◆ Records shown
= Beginning of Section =
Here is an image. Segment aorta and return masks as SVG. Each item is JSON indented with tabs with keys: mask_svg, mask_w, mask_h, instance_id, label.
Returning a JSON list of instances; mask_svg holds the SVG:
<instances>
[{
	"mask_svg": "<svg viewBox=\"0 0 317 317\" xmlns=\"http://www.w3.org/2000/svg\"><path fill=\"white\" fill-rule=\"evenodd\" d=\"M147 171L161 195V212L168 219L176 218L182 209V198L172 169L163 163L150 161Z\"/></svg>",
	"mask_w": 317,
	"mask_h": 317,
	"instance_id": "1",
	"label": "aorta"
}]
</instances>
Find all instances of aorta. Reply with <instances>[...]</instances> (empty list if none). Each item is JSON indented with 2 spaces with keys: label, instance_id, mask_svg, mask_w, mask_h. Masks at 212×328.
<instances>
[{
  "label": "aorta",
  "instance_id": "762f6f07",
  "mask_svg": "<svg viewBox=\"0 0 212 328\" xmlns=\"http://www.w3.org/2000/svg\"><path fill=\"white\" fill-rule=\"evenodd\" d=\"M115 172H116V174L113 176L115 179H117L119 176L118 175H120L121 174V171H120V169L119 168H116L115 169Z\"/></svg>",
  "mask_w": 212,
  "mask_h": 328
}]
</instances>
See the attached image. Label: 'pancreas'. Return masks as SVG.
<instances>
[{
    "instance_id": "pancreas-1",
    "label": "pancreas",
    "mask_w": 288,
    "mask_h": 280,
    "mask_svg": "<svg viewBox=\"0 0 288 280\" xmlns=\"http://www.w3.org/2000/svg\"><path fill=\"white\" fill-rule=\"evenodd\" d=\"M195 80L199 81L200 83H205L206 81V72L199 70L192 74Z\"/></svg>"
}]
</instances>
= End of Section =
◆ What the task requires
Copy, exactly as written, the lines above, beginning with the one that contains "See the attached" and ending with the last.

◆ Answer space
See the attached image. Label: 'pancreas'. Return masks as SVG.
<instances>
[{
    "instance_id": "pancreas-1",
    "label": "pancreas",
    "mask_w": 288,
    "mask_h": 280,
    "mask_svg": "<svg viewBox=\"0 0 288 280\" xmlns=\"http://www.w3.org/2000/svg\"><path fill=\"white\" fill-rule=\"evenodd\" d=\"M195 80L199 81L200 83H205L206 81V72L199 70L192 74Z\"/></svg>"
}]
</instances>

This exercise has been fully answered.